El ataque de la derecha a los derechos conquistados por el PSOE en los últimos ocho años de gobierno en materia de igualdad entre hombres y mujeres ha sido su prioridad por encima incluso de situación económica del país. Le hemos debido hacer mucho daño y hacerles sentir incluso miedo. Solo así me explico la beligerancia de las medidas del PP nada más llegar al Gobierno. La modificación de la ley del aborto, la reforma laboral y los Presupuestos Generales ponen de manifiesto como nos quieren: menores de edad, eternas dependientes.

Empezaron con la Ley del aborto. La reforma de la Ley del aborto que plantea el Gobierno del PP que supone retroceder, recortar derechos a las mujeres y, además, genera  una gran inseguridad jurídica y social y sobre la salud de las personas. Vuelta al pasado. Vuelta a salir a las calles y a gritar consignas que ya gritaban mis mayores, mis referentes, no hace ni treinta años. En la última manifestación una de ellas casi lloraba de impotencia. “Otra vez, otra vez lo mismo”, repetía.

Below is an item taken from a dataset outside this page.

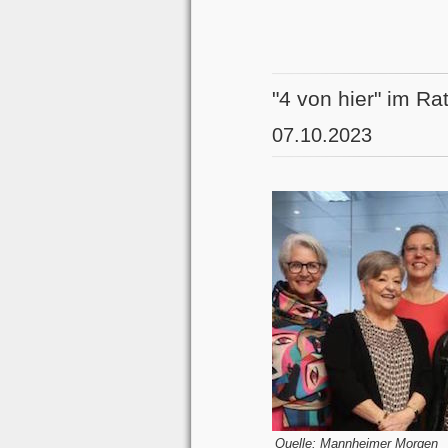
"4 von hier" im Ra
07.10.2023
Quelle: Mannheimer Morgen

Se me partía el alma, por ellas, por nosotras, por las que vienen detrás que seguirán teniendo el mismo reto.

Enseguida llegó la reforma laboral. Una reforma que atenta contra las mujeres de manera significativa, tal y como ya han manifestado Elena Valenciano y Purificación Causapié. Somos las que menos cobramos, las que tenemos el mayor porcentaje de contratos temporales, así como el mayor porcentaje de contratos a media jornada. En definitiva, las más fáciles de despedir.

Y, por si no fuera poco, llegan los presupuestos generales.  Los recortes atacan sin piedad al tan buscado equilibrio para que la igualdad sea real y efectiva entre hombres y mujeres ya que no avalan la necesaria corresponsabilidad de los hombres en las tareas de cuidado porque se pospone la ampliación del permiso de paternidad, así como se eliminan las guarderías lo que conlleva, sumada a la mayor dificultad que van a tener las mujeres para acceder y permanecer en el mercado laboral que volvamos al desequilibrio de roles históricamente establecido. Además,  se acabaron las guarderías de 0-3 años y la ley de dependencia que no solo permiten la conciliación y la corresponsabilidad sino que además generan empleo fundamentalmente para las mujeres.

Con todo esto, se fomenta una política de la mujer a sus labores, a cuidar de sus menores y mayores, también del marido, claro está, llamado indefectiblemente a ser el que traiga el sustento al hogar.  Así, bajo la débil excusa de la crisis financiera la derecha más rancia y retrógrada posible nos quiere mandar de vuelta a casa, es decir, enmascara un planteamiento político e ideológico en una crisis que ellos mismos, hombres neoliberales, han creado.